FIG. 3 shows another possibility for effectively reducing ghost effects. Shown is a cross section of a thin disk of Fresnel lens 13 in the region of optical axis 14 . The Fresnel lens 13 is shaped by means of a Fresnel structure 15 on the light entry surface and by means of a smooth light exit surface 16 . In this case, an angle of 90°+α is provided for all points of the light exit surface 16 between the tangent 17 at this point and the optical axis 14 , where α≧15°. In this way a considerable reduction in phantom light is produced, because the light 6 and 7 reflected internally and externally on the lens 2 no longer radiates in the direction of the line of sight of the motor vehicle driver, but in an incoherent manner. Space angle radiation.

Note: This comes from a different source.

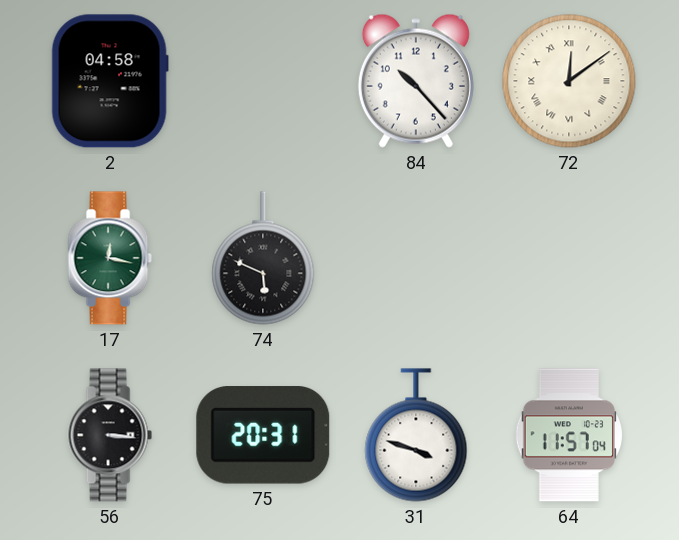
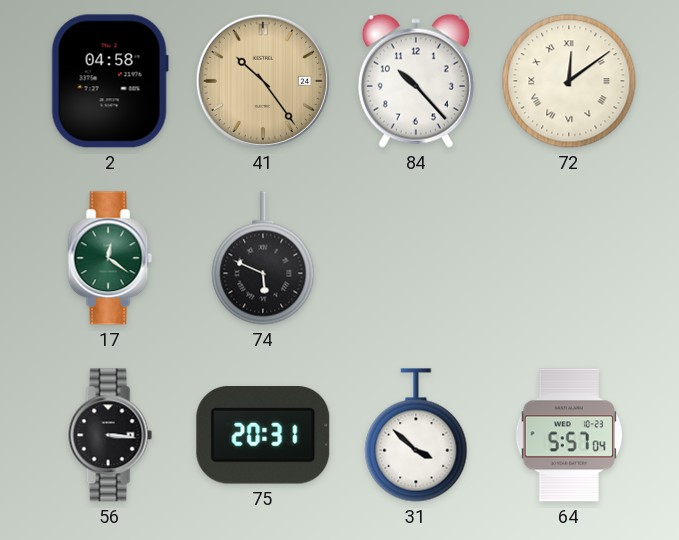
41: none -> 10:24
17: 12:17 -> 12:21
31: 3:48 -> 3:52
64: 11:57 -> 5:57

FIG. 4 shows a side view of the Fresnel lens 13 and FIG. 5 shows a perspective view thereof. The very noticeable reduction of ghost light caused by this special shaping of the Fresnel lens 13, especially when using the funnel-shaped shutter 11 at the same time, makes it possible to dispense with the usual baffles of the Fresnel lens 13 Add top. Due to the smooth outer surface 16 of the Fresnel lens 13 no protective glass is required either. The outer surface 16 can be made approximately self-cleaning by means of a special coating, since the showering of the outer surface, which is required for the cleaning effect, is no longer hindered by the visor.

Claims (5)

1. An optical signal machine having a light source (10) and an optical system for signal aspect visualization, It is characterized in that, The optical system comprises a Fresnel lens (13), the light entry surface of the Fresnel lens has a Fresnel structure (15) and the light exit surface (16) of the Fresnel lens is formed such that the Each tangent (17) of the light exit surface (16) has an angle ≥ 105° with respect to the optical axis (14) of the optical system. 2. The optical signal device according to claim 1, It is characterized in that, The optical signal machine is used for rail transit routes. 3. The optical signal device according to claim 1, It is characterized in that, The optical system is used for the visualization of signal aspects into the far field and into the near field which is angled relative to the far field. 4. The optical signal device according to claim 2, It is characterized in that, The optical system is used for the visualization of signal aspects into the far field and into the near field which is angled relative to the far field. 5. The optical signal device according to any one of claims 1 to 4, It is characterized in that, A funnel-shaped shading plate (11) is arranged between the light source (10) and the optical system.